**** The data ****

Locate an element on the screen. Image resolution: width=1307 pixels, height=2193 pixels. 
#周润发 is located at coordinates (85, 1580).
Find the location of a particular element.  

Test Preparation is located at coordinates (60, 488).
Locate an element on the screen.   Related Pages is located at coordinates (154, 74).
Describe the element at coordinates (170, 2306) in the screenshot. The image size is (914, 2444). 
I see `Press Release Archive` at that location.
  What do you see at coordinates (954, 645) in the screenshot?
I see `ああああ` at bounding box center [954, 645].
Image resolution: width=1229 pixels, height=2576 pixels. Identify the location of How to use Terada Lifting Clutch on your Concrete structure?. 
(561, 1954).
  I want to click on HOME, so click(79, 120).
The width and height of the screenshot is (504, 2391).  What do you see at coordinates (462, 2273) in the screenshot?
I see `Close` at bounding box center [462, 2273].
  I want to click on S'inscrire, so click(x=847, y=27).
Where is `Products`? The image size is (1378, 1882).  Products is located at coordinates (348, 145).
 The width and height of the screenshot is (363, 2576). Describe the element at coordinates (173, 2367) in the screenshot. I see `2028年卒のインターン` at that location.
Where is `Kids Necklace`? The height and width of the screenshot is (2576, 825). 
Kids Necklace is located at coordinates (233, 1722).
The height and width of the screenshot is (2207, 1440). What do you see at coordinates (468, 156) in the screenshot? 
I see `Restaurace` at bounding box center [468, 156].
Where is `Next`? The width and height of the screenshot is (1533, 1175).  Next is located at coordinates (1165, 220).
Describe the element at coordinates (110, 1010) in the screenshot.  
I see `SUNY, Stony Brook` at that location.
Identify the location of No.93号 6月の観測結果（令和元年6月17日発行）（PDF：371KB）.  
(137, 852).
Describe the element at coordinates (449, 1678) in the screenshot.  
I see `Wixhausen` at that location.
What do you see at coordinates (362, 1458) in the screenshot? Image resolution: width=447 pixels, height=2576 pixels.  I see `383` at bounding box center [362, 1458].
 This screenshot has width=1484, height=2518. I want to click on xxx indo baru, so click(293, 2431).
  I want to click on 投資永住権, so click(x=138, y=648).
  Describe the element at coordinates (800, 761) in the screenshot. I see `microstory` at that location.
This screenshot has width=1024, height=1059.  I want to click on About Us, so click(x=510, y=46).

****

Copy out the full listing so that each line matches exactly.

Problem solution:
Locate an element on the screen. Image resolution: width=1307 pixels, height=2193 pixels. 
#周润发 is located at coordinates (85, 1580).
Find the location of a particular element.  

Test Preparation is located at coordinates (60, 488).
Locate an element on the screen.   Related Pages is located at coordinates (154, 74).
Describe the element at coordinates (170, 2306) in the screenshot. The image size is (914, 2444). 
I see `Press Release Archive` at that location.
  What do you see at coordinates (954, 645) in the screenshot?
I see `ああああ` at bounding box center [954, 645].
Image resolution: width=1229 pixels, height=2576 pixels. Identify the location of How to use Terada Lifting Clutch on your Concrete structure?. 
(561, 1954).
  I want to click on HOME, so click(79, 120).
The width and height of the screenshot is (504, 2391).  What do you see at coordinates (462, 2273) in the screenshot?
I see `Close` at bounding box center [462, 2273].
  I want to click on S'inscrire, so click(x=847, y=27).
Where is `Products`? The image size is (1378, 1882).  Products is located at coordinates (348, 145).
 The width and height of the screenshot is (363, 2576). Describe the element at coordinates (173, 2367) in the screenshot. I see `2028年卒のインターン` at that location.
Where is `Kids Necklace`? The height and width of the screenshot is (2576, 825). 
Kids Necklace is located at coordinates (233, 1722).
The height and width of the screenshot is (2207, 1440). What do you see at coordinates (468, 156) in the screenshot? 
I see `Restaurace` at bounding box center [468, 156].
Where is `Next`? The width and height of the screenshot is (1533, 1175).  Next is located at coordinates (1165, 220).
Describe the element at coordinates (110, 1010) in the screenshot.  
I see `SUNY, Stony Brook` at that location.
Identify the location of No.93号 6月の観測結果（令和元年6月17日発行）（PDF：371KB）.  
(137, 852).
Describe the element at coordinates (449, 1678) in the screenshot.  
I see `Wixhausen` at that location.
What do you see at coordinates (362, 1458) in the screenshot? Image resolution: width=447 pixels, height=2576 pixels.  I see `383` at bounding box center [362, 1458].
 This screenshot has width=1484, height=2518. I want to click on xxx indo baru, so click(293, 2431).
  I want to click on 投資永住権, so click(x=138, y=648).
  Describe the element at coordinates (800, 761) in the screenshot. I see `microstory` at that location.
This screenshot has width=1024, height=1059.  I want to click on About Us, so click(x=510, y=46).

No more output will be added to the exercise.